Поцеловал ручки стылые, которыми вчера еще в «сороку» да в «ладушки» играла Татьянушка, поцеловал лобик беленький, и застучала об гробик мерзлая земля. Прощай, доченька. Смолкнул звоночек…

Тут же у могилки и с женой распрощался. Пожал руку и пошел питерский слесарь к товарищам своим, на баррикады. Еще один боец в ленинском строю объявился. С тех пор Наталья Лукьяновна мало с ним и встречалась. И сердце, и жизнь свою поручил Петро партии. По годам домой не заглядывал. А заявится — не сразу и признаешь. То купцом, то извозчиком, а то и дьяконом вырядится.

В пятнадцатом году — война уж шла — выследили его все-таки. Ночью окружили дом, вломились в квартиру: «Собирайтесь, господин большевик!»

Взял Петро бельишка, мыла с полотенцем да еще куколку Татьянкину. Тосковала, видно, его душенька по дочке.

Последний раз видела его Наталья Лукьяновна перед отправкой в сибирскую ссылку, и… пропал его след на земле.

Рассказала она мне это и пригорюнилась. Рукой подшибилась, молчит. Разволновала память-то.

Я тоже не совсем в себе. Думка меня обожгла. Толчком- молчком сунул ей руку — да ходу. Ночь-то всю и провспоминал. Пала мне в ум догадка одна, а полной уверки не было.

«Дай-ка, — думаю, — я расспрошу ее до точности, а потом уж, если все сойдется, место ей укажу».

Ведь дело-то какое выходило…

Ну, ладно… На другой день я к ней. Дома не оказалось. Ушла, говорят, на Юрьевку. Проведала, значит, что там тоже ленинградские проживают, и ускорилась. Что за человек? Осень, грязь, до Юрьевки двадцать верст, а ее ни годы, ни непогоды не держат. А тут задождило. Близко недели без утиху льет. Я порешил, что ее теперь только по заморозку назад ждать надо, а она, глядь, является. Измокла вся до последней ниточки, в сапожишках вода… Слова через дрожь выговорить не может.

Переодели ее в сухое, чаем горячим напоили, грелками обложили — уснула. Утром засуетилась вставать, а ноженьки- то не держат. И в теле жар. День так-то, другой, — кашель ее стал бить, заговариваться начала, — полынь дело. Положили ее в больницу, и слышу, будто в город отправляют.

«Ах ты, незадача!» — думаю.

Пошел к ней в больницу. Мечется в жару, тошнует, бредит— ненадежная вовсе.

К обеду, однако, облегчило ей. Узнала меня, вполгуб улыбнулась, руку подает. Огнем рука полыхает. Я уж воспользовался моментом, пока она в себе, решился спросить ее.

— Наталья Лукьяновна, — говорю, — у вашего мужа на которой руке мизинец был срублен?

— На левой, — отвечает.

— А Танюшкина куколка в какое платьице снаряжена?

— В синее, с белыми горошками.

— А Петр, не знаю как по батюшке, кудрявый был?

— Да, кудрявый… А для чего… вы спрашиваете меня об этом, Михаил Тихонович?

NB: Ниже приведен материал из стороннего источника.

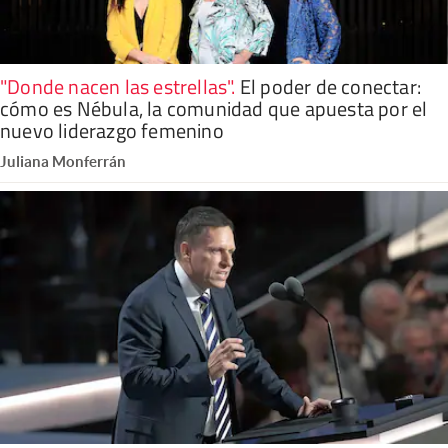
"Donde nacen las estrellas"
.
El poder de conectar:
cómo es Nébula, la comunidad que apuesta por el
nuevo liderazgo femenino
Juliana Monferrán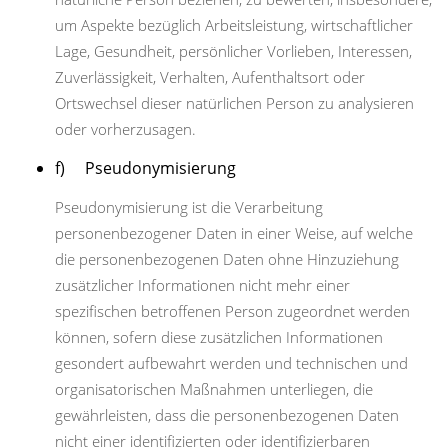
um Aspekte bezüglich Arbeitsleistung, wirtschaftlicher
Lage, Gesundheit, persönlicher Vorlieben, Interessen,
Zuverlässigkeit, Verhalten, Aufenthaltsort oder
Ortswechsel dieser natürlichen Person zu analysieren
oder vorherzusagen.
f) Pseudonymisierung
Pseudonymisierung ist die Verarbeitung
personenbezogener Daten in einer Weise, auf welche
die personenbezogenen Daten ohne Hinzuziehung
zusätzlicher Informationen nicht mehr einer
spezifischen betroffenen Person zugeordnet werden
können, sofern diese zusätzlichen Informationen
gesondert aufbewahrt werden und technischen und
organisatorischen Maßnahmen unterliegen, die
gewährleisten, dass die personenbezogenen Daten
nicht einer identifizierten oder identifizierbaren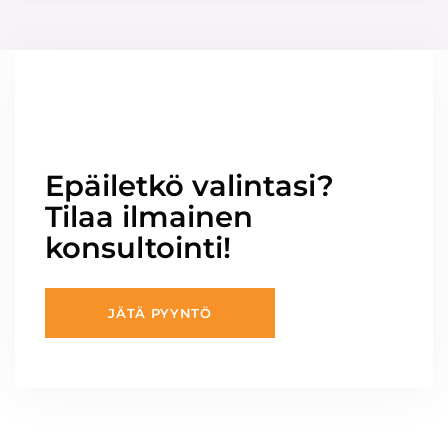
Epäiletkö valintasi?
Tilaa ilmainen
konsultointi!
JÄTÄ PYYNTÖ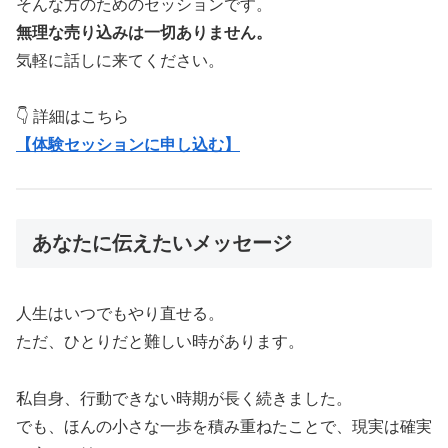
そんな方のためのセッションです。
無理な売り込みは一切ありません。
気軽に話しに来てください。
👇 詳細はこちら
【体験セッションに申し込む】
あなたに伝えたいメッセージ
人生はいつでもやり直せる。
ただ、ひとりだと難しい時があります。
私自身、行動できない時期が長く続きました。
でも、ほんの小さな一歩を積み重ねたことで、現実は確実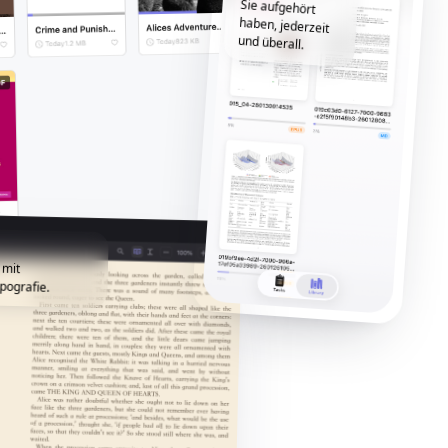
und überall.
 mit
pografie.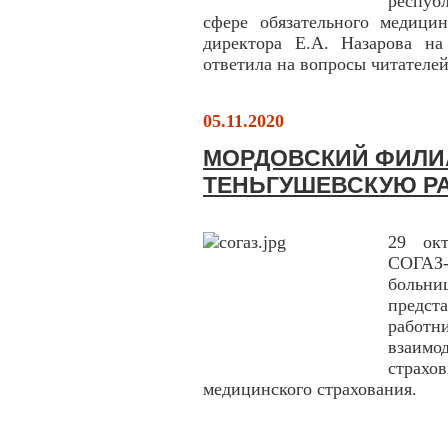
респуб
сфере обязательного медицин
директора Е.А. Назарова на
ответила на вопросы читателей
05.11.2020
МОРДОВСКИЙ ФИЛИ
ТЕНЬГУШЕВСКУЮ Р
29 окт
СОГАЗ-
больн
предст
работн
взаим
страхо
медицинского страхования.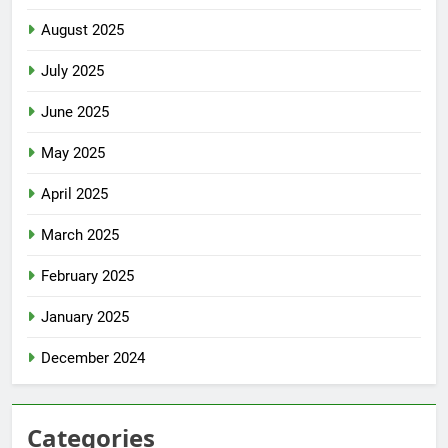
August 2025
July 2025
June 2025
May 2025
April 2025
March 2025
February 2025
January 2025
December 2024
Categories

Подмывало меня рассказать ей все, да поопасился из-за болезни. Растревожишь — как бы хуже не было.

— Так, — говорю, — Наталья Лукьяновна. Из интересу. Волнительный рассказ этот ваш… Вспомнил, вот…

Глядит она на меня, а глаза без веры. Из души выпытывает. Все же укрепился я, перемолчал.

Тут как раз пришли ленинградские ее проведывать, — затерялся разговор наш.

— Ну, — говорит она им, — спасибо, что пришли. Созывайте-ка, девушки, нашу колонию, проститься хочу.

Мы ее подбадривать, обнадеживать…

— Нет, — говорит, — милые, уж мне не встать. Такие, как я, по одному разу болеют. Поклонитесь Неве вольной…

И верно. Увезли ее в город, да там и схоронили.

Да… Так и не узнала, золотая душа, что под конец дней своих рядом с мужниной могилкой жить пришлось.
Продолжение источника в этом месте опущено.